Deep Learning Models -- A collection of various deep learning architectures, models, and tips for TensorFlow and PyTorch in Jupyter Notebooks.
- Author: Sebastian Raschka
- GitHub Repository: https://github.com/rasbt/deeplearning-models

In [1]:
%load_ext watermark
%watermark -a 'Sebastian Raschka' -v -p torch

Author: Sebastian Raschka

Python implementation: CPython
Python version       : 3.11.11
IPython version      : 9.0.2

torch: 2.6.0+cu126



# ResNet-101 (on CIFAR-10)

### Network Architecture

The network in this notebook is an implementation of the ResNet-101 [1] architecture on the CelebA face dataset [2] to train a gender classifier.  


References
    
- [1] He, K., Zhang, X., Ren, S., & Sun, J. (2016). Deep residual learning for image recognition. In Proceedings of the IEEE conference on computer vision and pattern recognition (pp. 770-778). ([CVPR Link](https://www.cv-foundation.org/openaccess/content_cvpr_2016/html/He_Deep_Residual_Learning_CVPR_2016_paper.html))

- [2] Zhang, K., Tan, L., Li, Z., & Qiao, Y. (2016).
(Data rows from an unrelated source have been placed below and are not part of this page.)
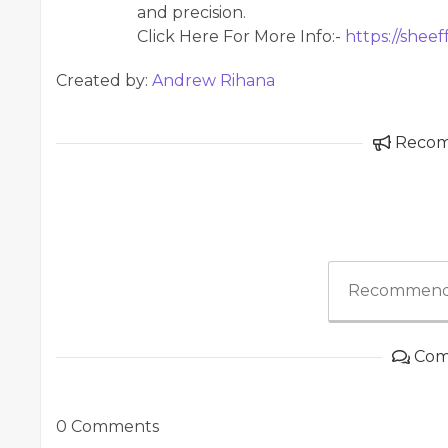
and precision.
Click Here For More Info:-
https://sheef
Created by:
Andrew Rihana
Reco
Recommend
Com
0 Comments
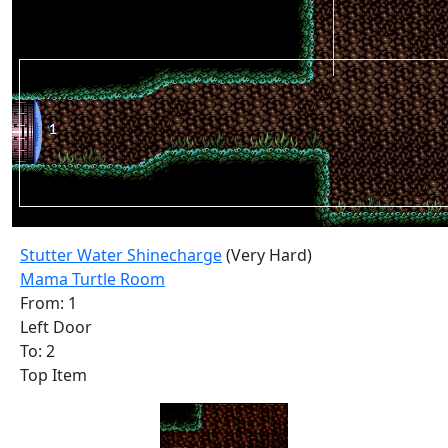
Stutter Water Shinecharge
(Very Hard)
Mama Turtle Room
From: 1
Left Door
To: 2
Top Item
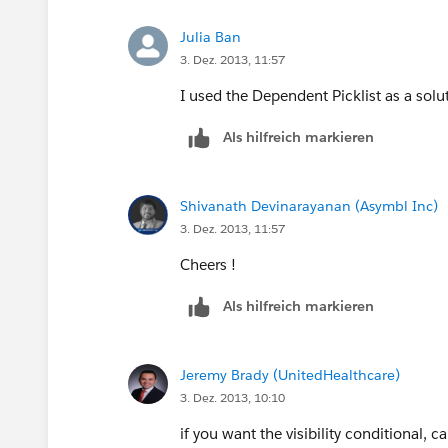
2) You can use record types and multip
Julia Ban
to the new layout.
3. Dez. 2013, 11:57
Pro: Makes the field appear dynamicall
I used the Dependent Picklist as a solu
Als hilfreich markieren
Con: Field only appears when the recor
and page layouts to maintain for each p
Shivanath Devinarayanan (Asymbl Inc)
3) You can have field appear conditional
3. Dez. 2013, 11:57
the Salesforce DEV401, during the Visua
Cheers !
Pro: Creates the desired affect of havi
Als hilfreich markieren
another field
Con: Requires a developer or someone 
Jeremy Brady (UnitedHealthcare)
maintain. The more complex the VF pa
3. Dez. 2013, 10:10
4) Vote for this idea:
https://success.
if you want the visibility conditional, c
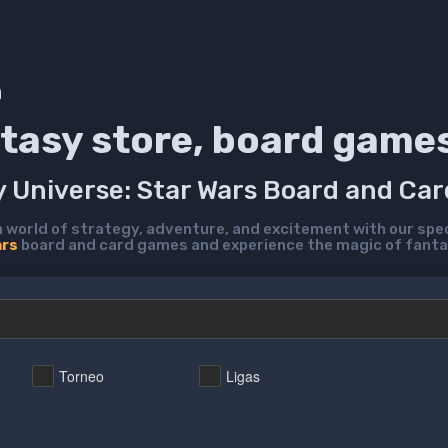
h
tasy store, board game
y Universe: Star Wars Board and Ca
a world of strategy, adventure, and excitement with our spec
ars
board and card games and experience the magic of fanta
Torneo
Ligas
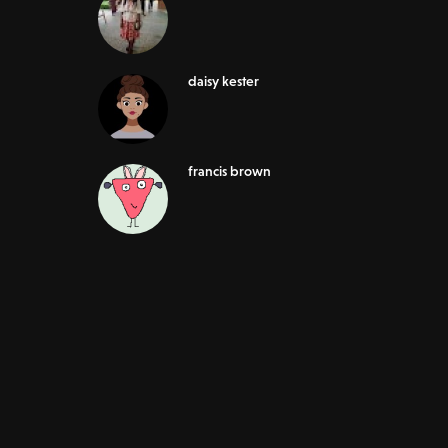
daisy kester
francis brown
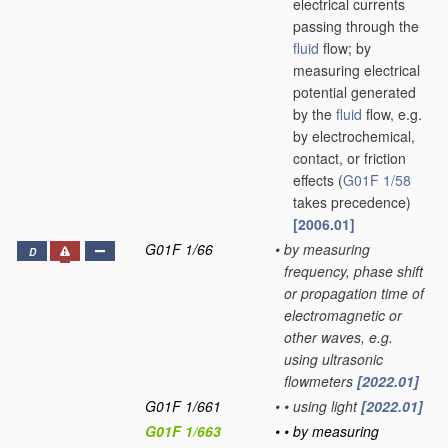
electrical currents
passing through the
fluid
flow; by
measuring electrical
potential generated
by the
fluid
flow, e.g.
by electrochemical,
contact, or friction
effects
(
G01F 1/58
takes precedence)
[2006.01]
G01F 1/66
•
by measuring
D
frequency, phase shift
or propagation time of
electromagnetic or
other waves, e.g.
using ultrasonic
flowmeters
[2022.01]
G01F 1/661
•
•
using light
[2022.01]
G01F 1/663
•
•
by measuring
Gender and smile classification using deep convolutional neural networks. In Proceedings of the IEEE Conference on Computer Vision and Pattern Recognition Workshops (pp. 34-38).

The ResNet-101 architecture is similar to the ResNet-50 architecture, which is in turn similar to the ResNet-34 architecture shown below (from [1]) except that the ResNet 101 is using a Bootleneck block (compared to ResNet-34) and more layers than ResNet-50 (figure shows a screenshot from [1]):


![](../images/resnets/resnet101/resnet101-arch-1.png)


The following figure illustrates residual blocks with skip connections such that the input passed via the shortcut matches the dimensions of the main path's output, which allows the network to learn identity functions.

![](../images/resnets/resnet-ex-1-1.png)


The ResNet-34 architecture actually uses residual blocks with modified skip connections such that the input passed via the shortcut matches is resized to dimensions of the main path's output. Such a residual block is illustrated below:

![](../images/resnets/resnet-ex-1-2.png)

The ResNet-50/101/151 then uses a bottleneck as shown below:

![](../images/resnets/resnet-ex-1-3.png)

For a more detailed explanation see the other notebook, [resnet-ex-1.ipynb](resnet-ex-1.ipynb).

## Imports

In [2]:
import os
import time

import numpy as np
import pandas as pd

import torch
import torch.nn as nn
import torch.nn.functional as F

from torch.utils.data import Dataset
from torch.utils.data import DataLoader
from torch.utils.data.dataset import Subset

from torchvision import datasets
from torchvision import transforms

import time

import matplotlib.pyplot as plt
from PIL import Image


if torch.cuda.is_available():
    torch.backends.cudnn.deterministic = True
    torch.cuda.set_per_process_memory_fraction(0.5, device=0)

## Settings

In [3]:
##########################
### 设置参数
##########################

# 超参数（Hyperparameters）
RANDOM_SEED = 1
LEARNING_RATE = 0.01
NUM_EPOCHS = 50

# 网络结构相关参数（Architecture）
NUM_CLASSES = 10
BATCH_SIZE = 128
DEVICE = torch.device('cuda:0')
GRAYSCALE = False

## Dataset

In [4]:
##########################
### CIFAR-10 数据集
##########################

# 注意：transforms.ToTensor() 会将输入图像缩放到 0-1 范围

# 划分训练集和验证集的索引
train_indices = torch.arange(0, 49000)       # 前49,000张作为训练集
valid_indices = torch.arange(49000, 50000)   # 剩余1,000张作为验证集

# 下载并加载 CIFAR-10 数据集（训练集）
train_and_valid = datasets.CIFAR10(root='data', 
                                   train=True, 
                                   transform=transforms.ToTensor(),  # 转换为Tensor并归一化
                                   download=True)

# 根据索引划分训练集和验证集
train_dataset = Subset(train_and_valid, train_indices)
valid_dataset = Subset(train_and_valid, valid_indices)

# 加载测试集
test_dataset = datasets.CIFAR10(root='data', 
                                train=False, 
                                transform=transforms.ToTensor())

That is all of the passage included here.